Closed jasondecamp closed 8 years ago
There's no need for promises, you just have to add the callback to run-sequence, as shown in the docs:
gulp.task('build', function(callback) {
sequence(['js','html','assets','libs','sass'],'inject', callback);
});
Also there's no reason to return it.
Whilst there is no need for promises, I find returning them slightly more elegant that using a "done" callback, would be nice to have the option to use this style.
+1
I solved it by wrapping a Promise myself:
// index.js
import gulp from "gulp";
import runSequence from "run-sequence";
import c from "./const";
gulp.task(c.BUILD, () => {
return new Promise((res, rej) => {
runSequence(
c.UNIT_TEST,
c.DEL_DIST,
c.COPY_DIST,
c.KILL_CACHE,
[
c.BUILD_CSS,
c.BUILD_JS,
c.BUILD_HTML,
c.BUILD_IMG,
],
res // done now promise resolver
)
});
});
gulp.task(c.DEPLOY, () => {
return new Promise((res, rej) => {
runSequence(
c.BUILD,
c.DEPLOY_DEV,
res // done now promise resolver
);
});
});
Those are my main
entry points, the deps tasks are basic stream-based gulp tasks, like:
// uglify
import gulp from "gulp";
import uglify from "gulp-uglify";
import babel from "gulp-babel";
import c from "./const";
gulp.task(c.BUILD_JS, () => {
return gulp.src([
'dist/**/*.js'
])
.pipe(babel({
plugins: [
'transform-es2015-template-literals'
]
}))
.pipe(uglify())
.pipe(gulp.dest('dist'));
});
With new node async/await feature it would be quite useful to return a promise when callback is not passed.

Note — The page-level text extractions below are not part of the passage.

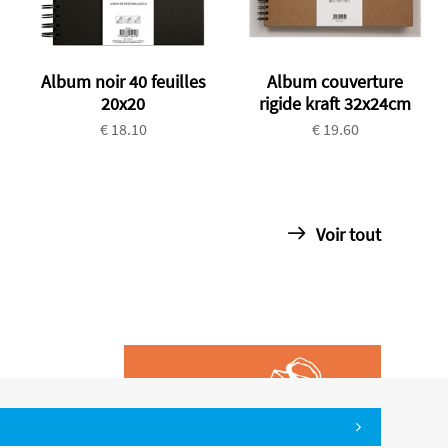
Album noir 40 feuilles
Album couverture
20x20
rigide kraft 32x24cm
€ 18.10
€ 19.60
Voir tout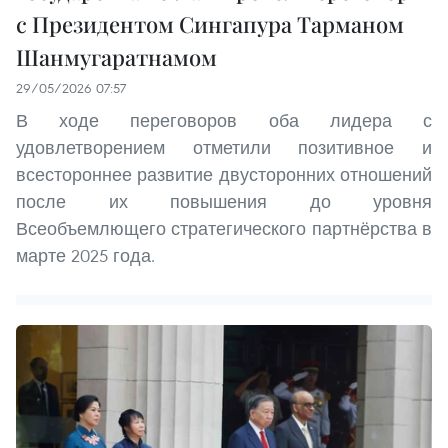
с Президентом Сингапура Тарманом
Шанмугаратнамом
29/05/2026 07:57
В ходе переговоров оба лидера с
удовлетворением отметили позитивное и
всестороннее развитие двусторонних отношений
после их повышения до уровня
Всеобъемлющего стратегического партнёрства в
марте 2025 года.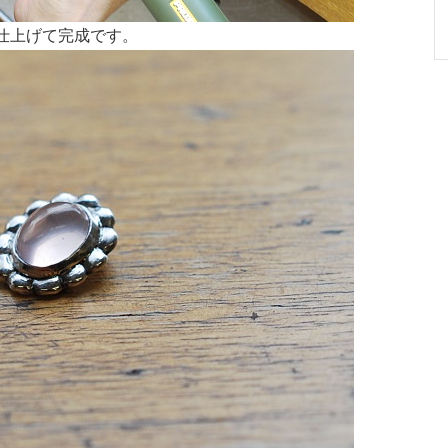
仕上げて完成です。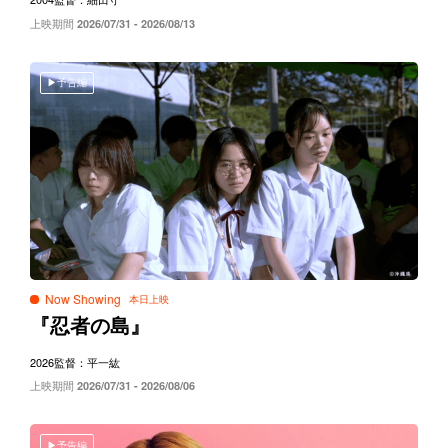
上映期間
2026/07/31 - 2026/08/13
予告編
Now Showing
『忍者の島』
2026
監督：平一紘
上映期間
2026/07/31 - 2026/08/06
予告編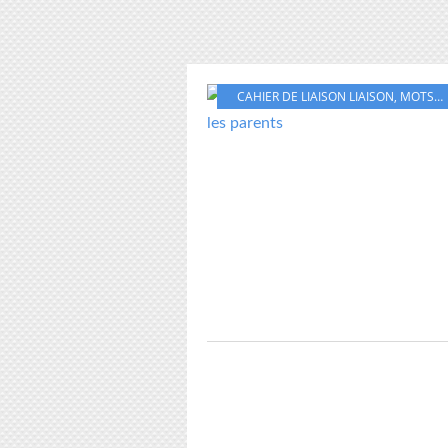
CAHIER DE LIAISON LIAISON
,
MOTS
,
P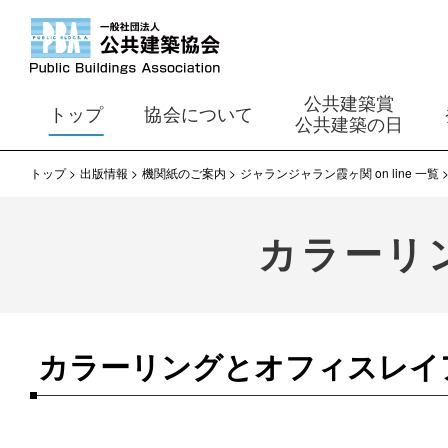
公共建築賞
トップ
協会について
公共建築の日
トップ
出版情報
機関紙のご案内
ジャランジャラン霞ヶ関 on line 一覧
カラーリ
カラーリングとオフィスレイ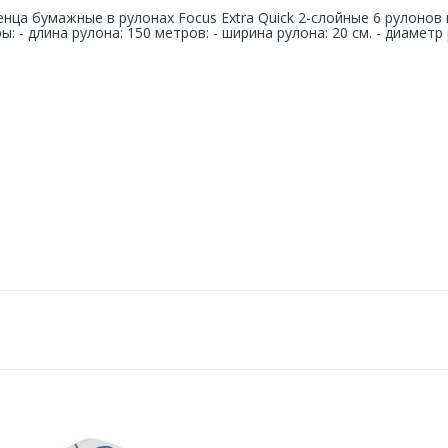
нца бумажные в рулонах Focus Extra Quick 2-слойные 6 рулонов 
ы: - длина рулона: 150 метров: - ширина рулона: 20 см. - диаметр р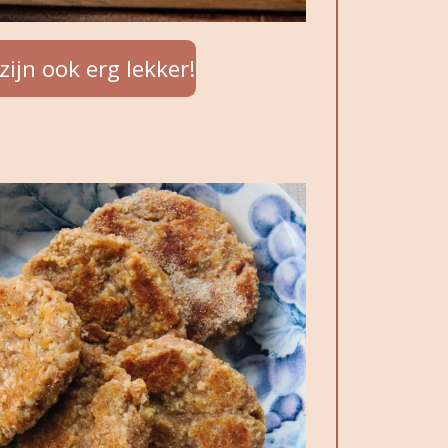
ijn ook erg lekker!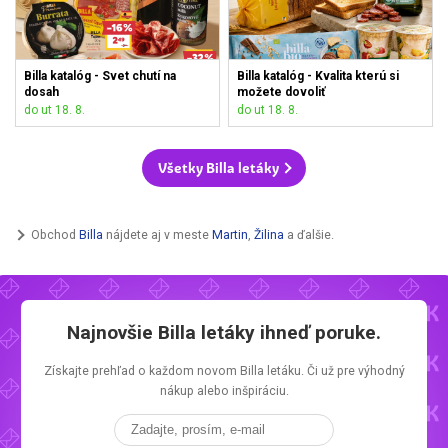
Billa katalóg - Svet chutí na
Billa katalóg - Kvalita kterú si
dosah
možete dovoliť
do ut 18. 8.
do ut 18. 8.
Všetky Billa letáky
Obchod
Billa
nájdete aj v meste
Martin
,
Žilina
a ďalšie.
Najnovšie
Billa letáky
ihneď poruke.
Získajte prehľad o každom novom
Billa letáku.
Či už pre výhodný
nákup alebo inšpiráciu.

gulp.task('build', async () => {
await asyncFunc();
// Some other code...
await runSequence(['js', 'html', 'assets', 'libs', 'sass'], 'inject');
});
I currently have a few tasks set up using run-sequence and it would be beneficial for one sequence to be able to call another sequence as part of the flow. Currently it does not appear that it supports this. Here is an example:
For now I guess I can just write out all of the build sequence within the default sequence, but that is unnecessary repetition that I would rather avoid.